**Task to carry out:** Extract the lines that carry the string "click" from the listing.
---
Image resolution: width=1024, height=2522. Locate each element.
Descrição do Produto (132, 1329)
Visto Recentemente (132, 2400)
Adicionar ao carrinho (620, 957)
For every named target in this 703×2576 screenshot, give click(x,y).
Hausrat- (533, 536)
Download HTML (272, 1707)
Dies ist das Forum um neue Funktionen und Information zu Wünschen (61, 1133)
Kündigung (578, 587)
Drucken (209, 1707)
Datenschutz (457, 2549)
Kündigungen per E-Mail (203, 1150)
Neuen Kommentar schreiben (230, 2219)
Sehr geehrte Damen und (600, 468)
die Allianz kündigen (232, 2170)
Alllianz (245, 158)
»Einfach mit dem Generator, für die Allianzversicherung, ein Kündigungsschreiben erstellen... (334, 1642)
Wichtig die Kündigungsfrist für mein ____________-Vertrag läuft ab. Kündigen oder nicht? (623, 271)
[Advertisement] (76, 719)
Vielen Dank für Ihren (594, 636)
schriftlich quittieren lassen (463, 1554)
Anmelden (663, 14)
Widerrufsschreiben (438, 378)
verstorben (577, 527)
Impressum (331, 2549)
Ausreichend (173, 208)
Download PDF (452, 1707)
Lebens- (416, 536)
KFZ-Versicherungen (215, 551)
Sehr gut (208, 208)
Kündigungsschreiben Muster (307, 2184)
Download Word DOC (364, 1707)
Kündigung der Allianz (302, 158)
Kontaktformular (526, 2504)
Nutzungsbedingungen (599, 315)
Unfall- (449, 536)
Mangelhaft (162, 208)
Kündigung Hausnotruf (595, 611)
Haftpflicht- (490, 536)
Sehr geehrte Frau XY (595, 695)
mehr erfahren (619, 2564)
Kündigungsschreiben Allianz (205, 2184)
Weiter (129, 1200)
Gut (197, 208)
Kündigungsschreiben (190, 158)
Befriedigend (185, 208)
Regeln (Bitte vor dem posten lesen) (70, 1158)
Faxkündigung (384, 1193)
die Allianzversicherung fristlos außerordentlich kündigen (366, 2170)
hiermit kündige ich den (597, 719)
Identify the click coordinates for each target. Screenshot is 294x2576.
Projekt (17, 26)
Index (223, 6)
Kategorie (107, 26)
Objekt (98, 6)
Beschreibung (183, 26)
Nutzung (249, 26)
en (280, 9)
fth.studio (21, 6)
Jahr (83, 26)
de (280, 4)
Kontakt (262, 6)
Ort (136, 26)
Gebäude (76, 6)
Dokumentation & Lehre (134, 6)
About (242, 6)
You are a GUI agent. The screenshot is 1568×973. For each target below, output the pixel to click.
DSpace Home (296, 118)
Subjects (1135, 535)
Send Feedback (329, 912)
---
**Solved exercise:**
For every named target in this 703×2576 screenshot, give click(x,y).
Identify the click coordinates for each target. Screenshot is 294x2576.
You are a GUI agent. The screenshot is 1568×973. For each target below, output the pixel to click.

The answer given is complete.